Jones elaborated on the politics of the English language with Harper:

I usually trust writers who I feel I can hear. A lot of European and Euro-American writers—because of the way their traditions work—have lost the ability to hear. Now Joyce could hear and Chaucer could hear. A lot of Southern American writers can hear … Joyce had to hear because of the whole historical-linguistic situation in Ireland … Finnegan’s Wake is an oral book. You can’t sight-read Finnegan’s Wake with any kind of truth. And they say only a Dubliner can really understand the book, can really “hear” it.
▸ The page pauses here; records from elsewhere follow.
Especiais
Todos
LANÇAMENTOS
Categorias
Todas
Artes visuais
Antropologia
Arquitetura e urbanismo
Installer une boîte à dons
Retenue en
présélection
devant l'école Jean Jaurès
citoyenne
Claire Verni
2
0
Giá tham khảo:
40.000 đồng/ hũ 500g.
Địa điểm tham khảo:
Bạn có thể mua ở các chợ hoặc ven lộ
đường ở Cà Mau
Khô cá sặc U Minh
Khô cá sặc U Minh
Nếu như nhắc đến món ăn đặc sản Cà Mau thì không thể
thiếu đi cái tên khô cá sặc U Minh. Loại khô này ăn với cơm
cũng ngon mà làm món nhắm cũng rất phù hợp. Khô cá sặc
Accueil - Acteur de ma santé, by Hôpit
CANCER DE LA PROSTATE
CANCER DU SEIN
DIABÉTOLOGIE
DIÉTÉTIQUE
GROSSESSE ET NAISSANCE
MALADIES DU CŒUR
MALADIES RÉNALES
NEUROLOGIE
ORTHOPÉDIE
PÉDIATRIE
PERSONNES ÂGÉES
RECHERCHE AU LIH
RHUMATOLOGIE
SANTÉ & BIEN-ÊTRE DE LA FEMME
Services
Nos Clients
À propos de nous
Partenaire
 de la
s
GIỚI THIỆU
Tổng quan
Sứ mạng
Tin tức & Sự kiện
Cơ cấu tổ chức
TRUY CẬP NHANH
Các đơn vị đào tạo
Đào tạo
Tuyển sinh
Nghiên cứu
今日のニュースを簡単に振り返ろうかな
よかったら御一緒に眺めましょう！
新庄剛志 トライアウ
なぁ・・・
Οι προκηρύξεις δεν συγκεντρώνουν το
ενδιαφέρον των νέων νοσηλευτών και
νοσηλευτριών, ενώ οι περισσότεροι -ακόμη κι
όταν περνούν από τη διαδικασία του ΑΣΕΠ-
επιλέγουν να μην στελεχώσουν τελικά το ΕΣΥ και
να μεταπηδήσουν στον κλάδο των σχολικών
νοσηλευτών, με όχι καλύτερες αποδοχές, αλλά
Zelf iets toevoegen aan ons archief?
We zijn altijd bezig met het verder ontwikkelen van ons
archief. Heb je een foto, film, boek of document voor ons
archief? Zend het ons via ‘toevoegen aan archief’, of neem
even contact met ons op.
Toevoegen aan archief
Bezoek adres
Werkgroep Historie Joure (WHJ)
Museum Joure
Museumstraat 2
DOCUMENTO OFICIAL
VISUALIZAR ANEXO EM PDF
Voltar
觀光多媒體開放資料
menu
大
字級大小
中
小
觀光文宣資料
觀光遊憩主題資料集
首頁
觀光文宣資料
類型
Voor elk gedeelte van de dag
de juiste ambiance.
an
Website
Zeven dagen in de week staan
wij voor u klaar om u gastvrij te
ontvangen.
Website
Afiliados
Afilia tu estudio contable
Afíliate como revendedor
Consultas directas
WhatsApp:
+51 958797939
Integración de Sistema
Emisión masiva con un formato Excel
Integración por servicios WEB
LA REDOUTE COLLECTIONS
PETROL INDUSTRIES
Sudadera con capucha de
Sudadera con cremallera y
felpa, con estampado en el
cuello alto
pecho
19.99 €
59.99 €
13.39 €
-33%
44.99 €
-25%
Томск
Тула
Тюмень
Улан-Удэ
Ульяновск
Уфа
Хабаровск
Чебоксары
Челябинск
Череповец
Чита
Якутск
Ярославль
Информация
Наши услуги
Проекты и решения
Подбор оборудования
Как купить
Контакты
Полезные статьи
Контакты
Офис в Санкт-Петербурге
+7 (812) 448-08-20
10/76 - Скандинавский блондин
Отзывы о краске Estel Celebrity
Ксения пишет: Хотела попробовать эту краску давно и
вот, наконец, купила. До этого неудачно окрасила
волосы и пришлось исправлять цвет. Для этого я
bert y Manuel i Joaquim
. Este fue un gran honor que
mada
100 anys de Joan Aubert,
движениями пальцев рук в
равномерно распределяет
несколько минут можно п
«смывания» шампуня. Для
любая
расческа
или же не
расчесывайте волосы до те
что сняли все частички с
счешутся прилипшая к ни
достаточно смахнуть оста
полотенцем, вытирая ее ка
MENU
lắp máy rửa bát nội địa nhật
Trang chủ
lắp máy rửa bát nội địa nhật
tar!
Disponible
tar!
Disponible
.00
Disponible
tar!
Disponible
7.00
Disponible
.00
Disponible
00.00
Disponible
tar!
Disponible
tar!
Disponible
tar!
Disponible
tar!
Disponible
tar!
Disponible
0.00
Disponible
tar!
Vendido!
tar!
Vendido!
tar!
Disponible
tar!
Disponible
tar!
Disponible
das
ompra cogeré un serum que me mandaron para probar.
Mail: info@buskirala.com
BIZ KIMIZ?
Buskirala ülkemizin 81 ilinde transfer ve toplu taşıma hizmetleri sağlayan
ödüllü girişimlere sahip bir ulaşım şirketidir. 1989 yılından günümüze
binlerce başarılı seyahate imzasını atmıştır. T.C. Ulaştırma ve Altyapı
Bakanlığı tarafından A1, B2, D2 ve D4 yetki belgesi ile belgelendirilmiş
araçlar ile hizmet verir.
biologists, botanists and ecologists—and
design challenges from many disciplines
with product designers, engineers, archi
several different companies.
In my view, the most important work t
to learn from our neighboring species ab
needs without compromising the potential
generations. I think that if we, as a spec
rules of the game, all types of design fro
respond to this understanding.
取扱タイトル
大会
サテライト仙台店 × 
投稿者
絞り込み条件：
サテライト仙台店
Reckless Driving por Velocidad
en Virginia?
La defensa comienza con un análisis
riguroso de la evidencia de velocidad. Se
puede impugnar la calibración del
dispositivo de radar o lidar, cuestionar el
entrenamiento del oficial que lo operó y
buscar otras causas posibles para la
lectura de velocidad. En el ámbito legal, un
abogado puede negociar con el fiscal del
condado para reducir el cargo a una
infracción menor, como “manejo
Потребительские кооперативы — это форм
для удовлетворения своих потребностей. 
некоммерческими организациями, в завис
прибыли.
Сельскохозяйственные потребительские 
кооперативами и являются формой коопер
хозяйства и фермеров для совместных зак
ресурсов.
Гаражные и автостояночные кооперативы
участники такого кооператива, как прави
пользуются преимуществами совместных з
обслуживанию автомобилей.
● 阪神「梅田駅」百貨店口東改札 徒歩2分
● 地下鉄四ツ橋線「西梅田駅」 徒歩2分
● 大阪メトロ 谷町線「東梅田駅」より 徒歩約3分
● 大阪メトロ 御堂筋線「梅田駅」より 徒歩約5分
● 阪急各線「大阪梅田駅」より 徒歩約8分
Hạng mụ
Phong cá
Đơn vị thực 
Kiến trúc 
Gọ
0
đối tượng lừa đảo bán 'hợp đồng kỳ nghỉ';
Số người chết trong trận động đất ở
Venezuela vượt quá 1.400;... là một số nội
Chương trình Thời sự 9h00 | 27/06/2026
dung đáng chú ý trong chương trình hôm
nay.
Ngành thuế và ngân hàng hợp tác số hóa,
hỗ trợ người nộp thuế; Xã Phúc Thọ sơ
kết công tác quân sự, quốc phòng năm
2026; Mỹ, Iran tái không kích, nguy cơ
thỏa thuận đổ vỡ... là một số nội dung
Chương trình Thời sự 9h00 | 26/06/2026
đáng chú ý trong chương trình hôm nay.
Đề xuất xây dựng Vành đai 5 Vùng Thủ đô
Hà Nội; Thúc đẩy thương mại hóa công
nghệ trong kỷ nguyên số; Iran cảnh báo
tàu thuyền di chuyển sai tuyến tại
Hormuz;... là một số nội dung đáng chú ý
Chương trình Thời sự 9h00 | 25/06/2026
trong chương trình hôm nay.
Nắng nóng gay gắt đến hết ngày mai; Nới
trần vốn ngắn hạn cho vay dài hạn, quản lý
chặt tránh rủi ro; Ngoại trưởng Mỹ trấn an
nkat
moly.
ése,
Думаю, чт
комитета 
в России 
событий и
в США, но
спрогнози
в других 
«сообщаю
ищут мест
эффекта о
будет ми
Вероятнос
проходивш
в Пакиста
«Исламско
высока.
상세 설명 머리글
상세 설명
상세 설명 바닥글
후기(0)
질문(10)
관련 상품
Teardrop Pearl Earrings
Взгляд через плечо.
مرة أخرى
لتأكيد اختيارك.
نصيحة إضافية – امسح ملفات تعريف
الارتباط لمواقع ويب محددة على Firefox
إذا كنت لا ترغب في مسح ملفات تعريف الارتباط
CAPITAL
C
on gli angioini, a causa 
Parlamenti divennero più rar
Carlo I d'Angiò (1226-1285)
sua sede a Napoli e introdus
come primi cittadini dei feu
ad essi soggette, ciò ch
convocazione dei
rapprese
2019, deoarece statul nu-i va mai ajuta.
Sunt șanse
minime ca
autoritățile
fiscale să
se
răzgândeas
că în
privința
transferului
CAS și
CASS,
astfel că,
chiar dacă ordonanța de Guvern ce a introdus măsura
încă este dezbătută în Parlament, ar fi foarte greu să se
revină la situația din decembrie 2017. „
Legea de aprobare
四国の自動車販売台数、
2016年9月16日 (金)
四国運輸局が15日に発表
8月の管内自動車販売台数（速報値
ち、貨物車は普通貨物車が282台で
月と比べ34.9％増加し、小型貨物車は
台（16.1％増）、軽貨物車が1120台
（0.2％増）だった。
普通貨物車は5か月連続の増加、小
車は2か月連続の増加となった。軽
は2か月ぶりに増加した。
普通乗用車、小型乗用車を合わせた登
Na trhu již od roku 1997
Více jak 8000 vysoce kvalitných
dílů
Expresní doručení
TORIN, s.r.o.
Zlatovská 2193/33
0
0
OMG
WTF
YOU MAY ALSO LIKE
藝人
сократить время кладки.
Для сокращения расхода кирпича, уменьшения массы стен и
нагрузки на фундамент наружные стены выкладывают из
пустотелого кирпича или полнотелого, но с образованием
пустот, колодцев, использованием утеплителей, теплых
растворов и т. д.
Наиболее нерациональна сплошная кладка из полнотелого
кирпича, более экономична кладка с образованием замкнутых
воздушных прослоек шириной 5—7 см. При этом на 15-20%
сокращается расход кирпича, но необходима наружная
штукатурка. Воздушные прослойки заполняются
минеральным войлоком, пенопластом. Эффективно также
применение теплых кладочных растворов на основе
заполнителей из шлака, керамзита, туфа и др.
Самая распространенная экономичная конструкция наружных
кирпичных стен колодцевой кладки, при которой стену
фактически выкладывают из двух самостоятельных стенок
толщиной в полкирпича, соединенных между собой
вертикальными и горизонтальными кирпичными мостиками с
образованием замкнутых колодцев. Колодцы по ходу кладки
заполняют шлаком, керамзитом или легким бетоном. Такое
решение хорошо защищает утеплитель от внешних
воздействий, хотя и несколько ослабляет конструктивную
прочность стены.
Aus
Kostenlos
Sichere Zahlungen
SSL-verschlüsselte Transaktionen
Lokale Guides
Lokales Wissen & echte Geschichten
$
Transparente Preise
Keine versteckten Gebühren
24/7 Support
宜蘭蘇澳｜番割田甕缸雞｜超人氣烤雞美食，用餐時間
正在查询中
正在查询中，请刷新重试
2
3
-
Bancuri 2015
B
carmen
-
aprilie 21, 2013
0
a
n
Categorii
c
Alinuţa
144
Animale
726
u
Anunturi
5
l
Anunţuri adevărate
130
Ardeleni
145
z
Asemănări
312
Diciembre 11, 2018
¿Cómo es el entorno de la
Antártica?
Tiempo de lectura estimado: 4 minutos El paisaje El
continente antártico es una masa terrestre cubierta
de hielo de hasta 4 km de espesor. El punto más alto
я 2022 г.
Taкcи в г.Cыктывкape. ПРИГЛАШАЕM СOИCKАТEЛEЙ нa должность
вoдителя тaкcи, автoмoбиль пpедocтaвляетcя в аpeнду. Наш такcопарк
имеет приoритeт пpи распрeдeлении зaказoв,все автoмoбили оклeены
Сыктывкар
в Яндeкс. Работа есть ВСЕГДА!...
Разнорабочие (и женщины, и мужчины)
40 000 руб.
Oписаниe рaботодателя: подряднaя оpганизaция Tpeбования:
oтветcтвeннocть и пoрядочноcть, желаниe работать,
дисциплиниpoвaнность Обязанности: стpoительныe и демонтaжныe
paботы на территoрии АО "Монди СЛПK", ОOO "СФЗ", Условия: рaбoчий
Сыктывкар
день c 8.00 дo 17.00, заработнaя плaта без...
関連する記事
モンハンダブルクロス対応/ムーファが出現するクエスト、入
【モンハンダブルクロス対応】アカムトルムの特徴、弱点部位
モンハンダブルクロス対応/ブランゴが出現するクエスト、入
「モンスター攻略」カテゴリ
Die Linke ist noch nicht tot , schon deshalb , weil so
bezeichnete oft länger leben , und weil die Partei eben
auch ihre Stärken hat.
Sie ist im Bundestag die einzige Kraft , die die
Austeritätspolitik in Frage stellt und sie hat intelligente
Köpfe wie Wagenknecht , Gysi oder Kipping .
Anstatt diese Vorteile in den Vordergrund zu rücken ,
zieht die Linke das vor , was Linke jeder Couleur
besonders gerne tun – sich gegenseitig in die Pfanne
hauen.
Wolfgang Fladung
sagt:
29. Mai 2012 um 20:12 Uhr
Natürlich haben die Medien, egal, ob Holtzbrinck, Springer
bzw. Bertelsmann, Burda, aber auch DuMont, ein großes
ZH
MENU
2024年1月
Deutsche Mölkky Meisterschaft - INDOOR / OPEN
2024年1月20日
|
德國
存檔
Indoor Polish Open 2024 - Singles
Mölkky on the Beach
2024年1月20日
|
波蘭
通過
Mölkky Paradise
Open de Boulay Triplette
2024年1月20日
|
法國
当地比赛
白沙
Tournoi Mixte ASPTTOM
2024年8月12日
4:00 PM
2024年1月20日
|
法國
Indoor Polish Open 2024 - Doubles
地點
Of course, black writers—it goes without saying why we’ve always had to hear.

Telling stories out loud was a matter of survival and wholeness for a community forbidden to read, as well as an act of rebellion, and the way Jones wields this tradition transforms even a kind of nursery rhyme shared between daughter and mother into something dirty, dangerous, and important.

I am the daughter of the daughter of the daughter of Ursa of currents, steel wool and electric wire for hair.

While mama be sleeping, the ole man he crawl into bed …

Don’t come here to my house, don’t come here to my house I said …

Fore you get any this booty, you gon have to lay down dead.

When Harper asked for her thoughts on the architects of 20th-century Black literature, namely “Gaines, Toomer, Ellison, Hurston, Walker, Forrest, Wright, Hughes, Brown, Hayden et. al,” Jones pointed out the wide variation in a group that to the mainstream might appear homogeneous:

You know, I say the names over in my mind, and I think about those people who will speak of black writing as a “limited category,” the implication being that it’s something you have to transcend. And it surprised me because I thought critics had outgrown that sort of posture.

She certainly had. Whereas Baldwin famously lashed out at the protest-novel straitjacket put on mid-20th-century Black writers—“The ‘protest’ novel, so far from being disturbing, is an accepted and comforting aspect of the American scene”—Jones came of age breathing the air of the Black Arts Movement. Founded by LeRoi Jones (no relation), who combined immense talent, critical acumen, and, after being brutalized by the police, a rusty shank of disdain for the lassitude of white America, the movement advanced the idea that white people’s approval was beside the point. Why bother being the Black exception in a country where attempts to control the mind and body of Black people knew no bounds? In his fiery 1965 manifesto, “The Revolutionary Theatre,” LeRoi Jones described the mission for Black artists this way: “White men will cower before this theatre because it hates them … The Revolutionary Theatre must hate them for hating.” Gayl Jones’s “fuck off ” was less explicit but no less radical: She wrote fiction as if white people weren’t watching.